A photo posted by Dr. Steven Park DDS MS (@implantguru) on

The decision tree for immediate placement and loading is complex and the procedure can be highly technique sensitive. If there is sufficient interest in this (from you), I’ll begin a thread explaining the technique in detail.

  • Are you immediately placing implants at your office?
  • Any experiences to share with us?
  • Is this something you’d be interested in learning more about?

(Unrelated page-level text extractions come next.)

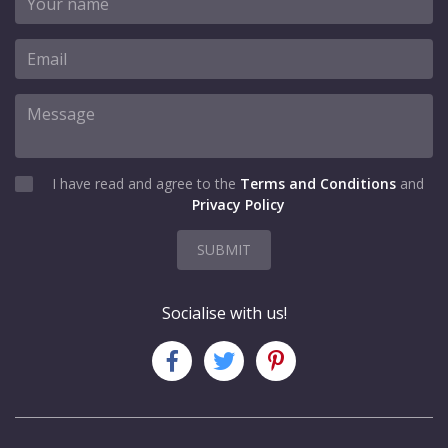
I have read and agree to the
Terms and Conditions
and
Privacy Policy
SUBMIT
Socialise with us!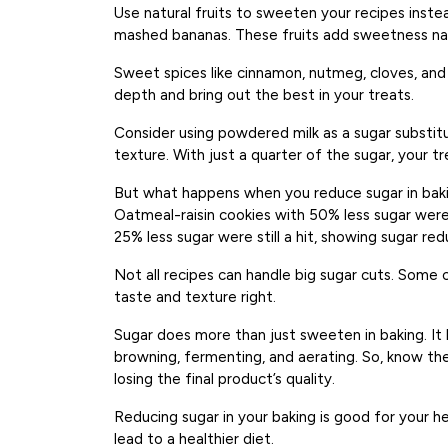
Use natural fruits to sweeten your recipes instead
mashed bananas. These fruits add sweetness natu
Sweet spices like cinnamon, nutmeg, cloves, an
depth and bring out the best in your treats.
Consider using powdered milk as a sugar substi
texture. With just a quarter of the sugar, your tre
But what happens when you reduce sugar in baki
Oatmeal-raisin cookies with 50% less sugar were 
25% less sugar were still a hit, showing sugar red
Not all recipes can handle big sugar cuts. Some 
taste and texture right.
Sugar does more than just sweeten in baking. It 
browning, fermenting, and aerating. So, know the 
losing the final product’s quality.
Reducing sugar in your baking is good for your h
lead to a healthier diet.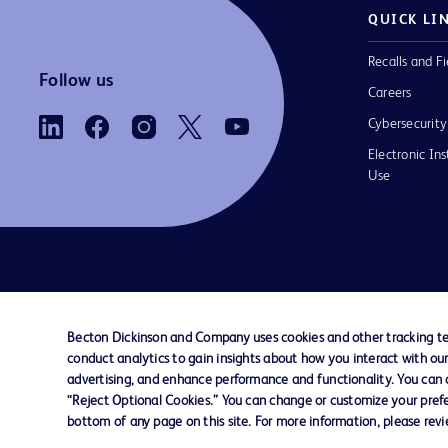
QUICK LI
Recalls and Fi
Follow us
Careers
Cybersecurity
Electronic Ins
Use
Contact us
Cookie Preferences
Privacy Notice
Becton Dickinson and Company uses cookies and other tracking tec
conduct analytics to gain insights about how you interact with ou
© 2026 BD. All rights reserved. BD and the B
advertising, and enhance performance and functionality. You can op
are trademarks of Becton, Dickinson and Comp
“Reject Optional Cookies.” You can change or customize your prefe
other trademarks are the property of their re
bottom of any page on this site. For more information, please rev
owners.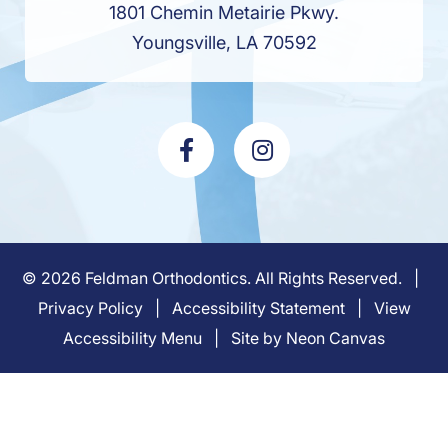
1801 Chemin Metairie Pkwy.
Youngsville, LA 70592
©
2026
Feldman Orthodontics. All Rights Reserved. |
Privacy Policy
|
Accessibility Statement
|
View
Accessibility Menu
| Site by
Neon Canvas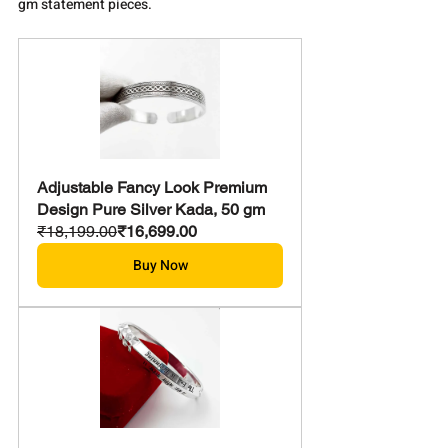
gm statement pieces.
Adjustable Fancy Look Premium 
Design Pure Silver Kada, 50 gm
₹18,199.00
₹16,699.00
Buy Now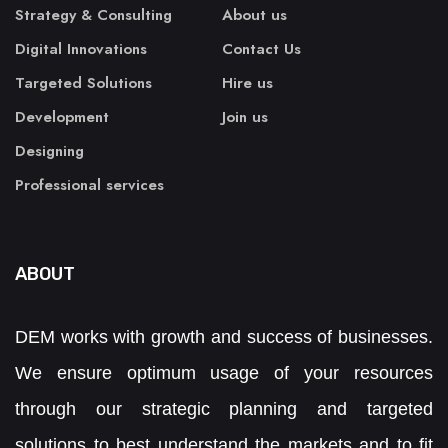
Strategy & Consulting
About us
Digital Innovations
Contact Us
Targeted Solutions
Hire us
Development
Join us
Designing
Professional services
ABOUT
DEM works with growth and success of businesses.
We ensure optimum usage of your resources
through our strategic planning and targeted
solutions to best understand the markets and to fit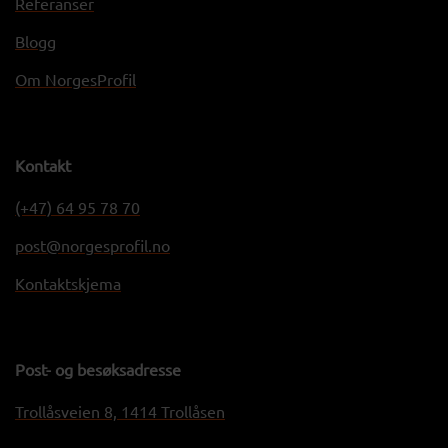
Referanser
Blogg
Om NorgesProfil
Kontakt
(+47) 64 95 78 70
post@norgesprofil.no
Kontaktskjema
Post- og besøksadresse
Trollåsveien 8, 1414 Trollåsen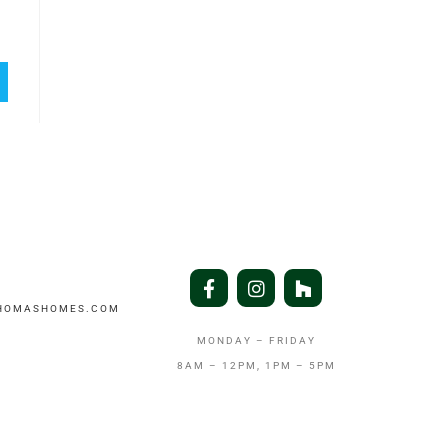
THOMASHOMES.COM
MONDAY – FRIDAY
8AM – 12PM, 1PM – 5PM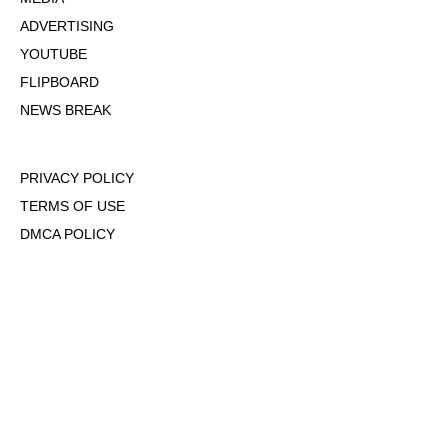
ADVERTISING
YOUTUBE
FLIPBOARD
NEWS BREAK
PRIVACY POLICY
TERMS OF USE
DMCA POLICY
COOKIE POLICY
OPT-OUT OF PERSONALIZED ADS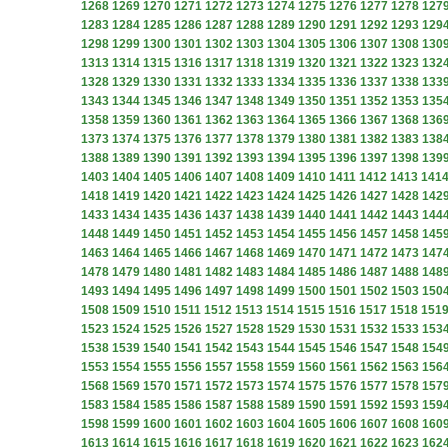
1268
1269
1270
1271
1272
1273
1274
1275
1276
1277
1278
127
1283
1284
1285
1286
1287
1288
1289
1290
1291
1292
1293
129
1298
1299
1300
1301
1302
1303
1304
1305
1306
1307
1308
130
1313
1314
1315
1316
1317
1318
1319
1320
1321
1322
1323
132
1328
1329
1330
1331
1332
1333
1334
1335
1336
1337
1338
133
1343
1344
1345
1346
1347
1348
1349
1350
1351
1352
1353
135
1358
1359
1360
1361
1362
1363
1364
1365
1366
1367
1368
136
1373
1374
1375
1376
1377
1378
1379
1380
1381
1382
1383
138
1388
1389
1390
1391
1392
1393
1394
1395
1396
1397
1398
139
1403
1404
1405
1406
1407
1408
1409
1410
1411
1412
1413
141
1418
1419
1420
1421
1422
1423
1424
1425
1426
1427
1428
142
1433
1434
1435
1436
1437
1438
1439
1440
1441
1442
1443
144
1448
1449
1450
1451
1452
1453
1454
1455
1456
1457
1458
145
1463
1464
1465
1466
1467
1468
1469
1470
1471
1472
1473
147
1478
1479
1480
1481
1482
1483
1484
1485
1486
1487
1488
148
1493
1494
1495
1496
1497
1498
1499
1500
1501
1502
1503
150
1508
1509
1510
1511
1512
1513
1514
1515
1516
1517
1518
151
1523
1524
1525
1526
1527
1528
1529
1530
1531
1532
1533
153
1538
1539
1540
1541
1542
1543
1544
1545
1546
1547
1548
154
1553
1554
1555
1556
1557
1558
1559
1560
1561
1562
1563
156
1568
1569
1570
1571
1572
1573
1574
1575
1576
1577
1578
157
1583
1584
1585
1586
1587
1588
1589
1590
1591
1592
1593
159
1598
1599
1600
1601
1602
1603
1604
1605
1606
1607
1608
160
1613
1614
1615
1616
1617
1618
1619
1620
1621
1622
1623
162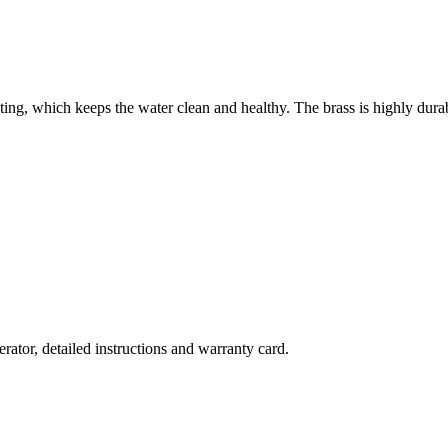
ting, which keeps the water clean and healthy. The brass is highly durab
rator, detailed instructions and warranty card.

Let me know by dropping a comment!

Subscribe to stay tuned and have a great day!

Cheers!

Ivan

2 thoughts on “Insta Pic: Immediate Placement

  1. A decision tree would be great!

    My first multiple immediate implant case was in a bridge space. #29-31. #31 failed and needed extraction and #29 was fine. Placed two implants with success. The implant that was immediate into #31 space, I did not get great stability around 20 Ncm. Decided to leave it and see how it would heal based on the experiences of a surgeon who taught a class I took earlier in the year. The other implant got around 30 Ncm. In the end, got great stability and healing. I use ISQ readings to test 3 months after placement and the readings were 75+ for both readings.
    The issue was I ended up placing the implants too close together. I was more focused on finding the right place to put the implants to get the best stability, and I failed to take into account the end result. Crowns were still restored but with difficulty, and one had to be cement-retained which I always try to avoid when planning the implant placement.

    Learned a lot from that case.

    1. Thanks for the comment Craig! A decision tree is in the works!

      One of the biggest issues with immediately placed implants is that the bony platform on which you are trying to place your implant is limited. This can very often lead to poorly oriented implants for the sake of engaging bone. Sometimes, for immediately placed posterior teeth that have low primary stability, I sink them and place a cover screw so that the patient is not tempted to bite down hard on them and introduce the malicious micromotion that can lead to failure. It sounds like you learned a lot from your, “oh crap” moment.Thanks for sharing!